J’ai 26 ans et je suis né à Port-au-Prince, je crois que ma famille a toujours su que j’étais masisi et qu’ils se sont fait une raison depuis ma naissance car ils ne m’ont pas mis à la porte de chez eux après que je leur ai dit, cependant ils m’ont demandé de rester le plus discret possible, un peu par peur qu’il m’arrive quelque chose, un peu par crainte d’un scandale. Nous vivons dans un quartier populaire. Je suis efféminé mais jusqu’à un an de ça, on me respectait dans mon quartier car j’ai toujours été très respectueux des autres et discret; on m’insultait mais je n’étais pas en danger, enfin c’est ce que je croyais.

 

Il y a un an pourtant, tout a changé, un homme m’a jeté une pierre puis une autre, plus grosse, qui m’a fait mal en me traitant de masisi. Je lui ai répondu, lui ai dit qu’il n’avait pas le droit de me frapper et ai commencé à argumenter avec lui, rapidement, un groupe de garçons sont arrivés avec toute sorte d’objets dont une machette, ils ont commencé à me rouer de coup, et m’ont frappé avec la machette, mais heureusement, j’ai réussi à m’enfuir en entrant dans une maison sur la rue et en sortant par la porte de derrière.
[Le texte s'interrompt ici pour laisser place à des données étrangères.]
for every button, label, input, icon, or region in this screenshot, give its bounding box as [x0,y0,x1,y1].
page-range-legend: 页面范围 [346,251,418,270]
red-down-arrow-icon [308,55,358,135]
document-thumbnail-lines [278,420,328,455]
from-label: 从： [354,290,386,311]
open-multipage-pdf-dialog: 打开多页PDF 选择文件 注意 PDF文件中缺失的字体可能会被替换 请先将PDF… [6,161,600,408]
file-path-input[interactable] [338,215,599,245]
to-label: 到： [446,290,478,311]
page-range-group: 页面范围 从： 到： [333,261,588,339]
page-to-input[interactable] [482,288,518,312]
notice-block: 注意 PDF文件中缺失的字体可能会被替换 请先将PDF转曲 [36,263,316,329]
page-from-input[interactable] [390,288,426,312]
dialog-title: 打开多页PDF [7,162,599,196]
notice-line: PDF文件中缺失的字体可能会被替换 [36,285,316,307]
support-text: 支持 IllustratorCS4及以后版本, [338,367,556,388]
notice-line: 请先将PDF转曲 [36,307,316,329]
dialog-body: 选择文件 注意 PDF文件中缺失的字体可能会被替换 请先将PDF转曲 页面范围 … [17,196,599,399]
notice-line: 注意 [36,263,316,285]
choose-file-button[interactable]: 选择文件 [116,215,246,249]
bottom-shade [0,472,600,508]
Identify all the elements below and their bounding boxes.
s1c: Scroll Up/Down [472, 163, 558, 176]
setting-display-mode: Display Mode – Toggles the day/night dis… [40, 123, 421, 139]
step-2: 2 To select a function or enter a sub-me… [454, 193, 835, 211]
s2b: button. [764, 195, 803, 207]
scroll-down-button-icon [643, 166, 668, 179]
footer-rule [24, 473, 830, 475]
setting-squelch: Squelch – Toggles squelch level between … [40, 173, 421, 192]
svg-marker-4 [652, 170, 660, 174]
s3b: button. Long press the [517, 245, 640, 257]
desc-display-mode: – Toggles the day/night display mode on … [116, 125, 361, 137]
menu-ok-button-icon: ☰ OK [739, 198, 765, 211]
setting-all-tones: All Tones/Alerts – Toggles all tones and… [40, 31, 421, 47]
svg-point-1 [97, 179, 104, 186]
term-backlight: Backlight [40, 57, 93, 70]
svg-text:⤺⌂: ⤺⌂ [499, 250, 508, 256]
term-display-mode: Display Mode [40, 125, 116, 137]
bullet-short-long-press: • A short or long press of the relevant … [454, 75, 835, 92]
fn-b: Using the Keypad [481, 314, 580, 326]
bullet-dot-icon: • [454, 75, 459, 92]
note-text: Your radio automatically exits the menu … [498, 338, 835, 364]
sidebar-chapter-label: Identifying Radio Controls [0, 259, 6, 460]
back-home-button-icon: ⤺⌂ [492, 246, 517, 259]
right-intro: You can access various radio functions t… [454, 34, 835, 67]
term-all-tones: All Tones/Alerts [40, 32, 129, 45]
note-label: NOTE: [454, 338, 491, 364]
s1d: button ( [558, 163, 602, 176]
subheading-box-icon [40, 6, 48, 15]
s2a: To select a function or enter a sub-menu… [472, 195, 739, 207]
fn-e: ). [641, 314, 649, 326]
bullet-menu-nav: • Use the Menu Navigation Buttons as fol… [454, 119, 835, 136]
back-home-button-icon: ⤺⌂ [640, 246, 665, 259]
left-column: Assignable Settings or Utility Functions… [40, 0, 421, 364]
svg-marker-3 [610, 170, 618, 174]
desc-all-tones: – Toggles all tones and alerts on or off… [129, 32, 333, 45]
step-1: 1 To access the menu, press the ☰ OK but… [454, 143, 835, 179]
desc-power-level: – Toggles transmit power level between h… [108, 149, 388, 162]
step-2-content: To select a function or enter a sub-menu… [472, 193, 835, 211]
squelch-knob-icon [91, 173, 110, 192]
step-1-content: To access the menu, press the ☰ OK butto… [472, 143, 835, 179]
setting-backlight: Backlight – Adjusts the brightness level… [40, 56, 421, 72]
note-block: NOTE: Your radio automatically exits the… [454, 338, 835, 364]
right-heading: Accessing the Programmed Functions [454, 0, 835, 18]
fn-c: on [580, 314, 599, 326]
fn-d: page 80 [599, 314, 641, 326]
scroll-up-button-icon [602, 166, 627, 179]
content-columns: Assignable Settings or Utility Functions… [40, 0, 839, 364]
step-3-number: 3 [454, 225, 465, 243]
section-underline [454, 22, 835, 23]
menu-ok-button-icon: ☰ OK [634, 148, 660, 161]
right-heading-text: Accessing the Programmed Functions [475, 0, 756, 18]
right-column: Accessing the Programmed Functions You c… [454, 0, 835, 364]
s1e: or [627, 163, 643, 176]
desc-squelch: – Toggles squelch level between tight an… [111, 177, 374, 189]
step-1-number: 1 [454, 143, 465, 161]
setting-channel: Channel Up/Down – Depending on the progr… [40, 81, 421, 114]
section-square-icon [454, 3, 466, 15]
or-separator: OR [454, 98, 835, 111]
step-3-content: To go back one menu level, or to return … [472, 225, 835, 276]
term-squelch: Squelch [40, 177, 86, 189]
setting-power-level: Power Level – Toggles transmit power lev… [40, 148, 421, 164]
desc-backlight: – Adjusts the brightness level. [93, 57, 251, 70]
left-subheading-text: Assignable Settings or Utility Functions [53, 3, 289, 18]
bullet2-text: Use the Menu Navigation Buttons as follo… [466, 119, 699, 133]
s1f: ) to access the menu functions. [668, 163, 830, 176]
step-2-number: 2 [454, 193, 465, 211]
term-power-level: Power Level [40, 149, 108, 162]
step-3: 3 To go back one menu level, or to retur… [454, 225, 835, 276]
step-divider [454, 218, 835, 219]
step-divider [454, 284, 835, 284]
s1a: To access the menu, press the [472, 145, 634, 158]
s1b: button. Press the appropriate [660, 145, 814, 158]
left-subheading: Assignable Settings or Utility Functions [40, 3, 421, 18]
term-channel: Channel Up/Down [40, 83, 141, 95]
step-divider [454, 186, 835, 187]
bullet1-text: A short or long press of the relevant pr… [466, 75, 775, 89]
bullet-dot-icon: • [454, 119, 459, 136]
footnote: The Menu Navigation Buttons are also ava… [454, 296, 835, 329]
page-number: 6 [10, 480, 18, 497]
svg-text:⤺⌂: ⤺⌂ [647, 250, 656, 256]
J’ai cru que j’aillais mourir ce jour-là, et je crois que je serais mort si par chance je n’avais pas pu m’enfuir.

 

Le lendemain, je suis allé à la police pour porter plainte. On a ri de moi et les policiers ont refusé d’enregistrer ma plainte, me disant que c’était moi qui avais provoqué mes agresseurs et que c’était de ma faute. Humilié et rabaissé, je suis finalement rentré chez moi où j’ai préféré mentir à ma famille pour ne pas entendre encore une fois que c’était de ma faute.

 

Mes plaies ont cicatrisé et je n’ai presque plus mal, mais je garde la peur, quand je marche dans la rue, de me faire agresser à nouveau. Je n’ai pas les moyens de déménager dans un autre quartier et dans ce pays, le seul moyen de ne pas courir le risque de se faire agresser quand on est masisi, c’est de vivre dans une maison sécurisée dans des quartiers aisés et de se déplacer en voiture privée. Je ne savais pas quoi faire jusqu’à ce que Charlot me contacte pour me demander si je voulais faire partie de KOURAJ.

Maintenant, je fais partie d’un groupe, avec des personnes qui comme moi ne veulent pas que les jeunes souffrent et subissent à l’avenir ce que nous endurons chaque jour en Haïti. Je m’engage dans KOURAJ parce que je sais que ce que je risque, je le risque déjà dans la rue, si je me fais frapper, au moins ce sera pour avoir parlé, pour avoir défendu mes droits, plutôt que parce que j’ai baissé les yeux. J’ai peur mais je suis convaincu que nous n’avons pas d’autres choix que de nous engager dans cette lutte.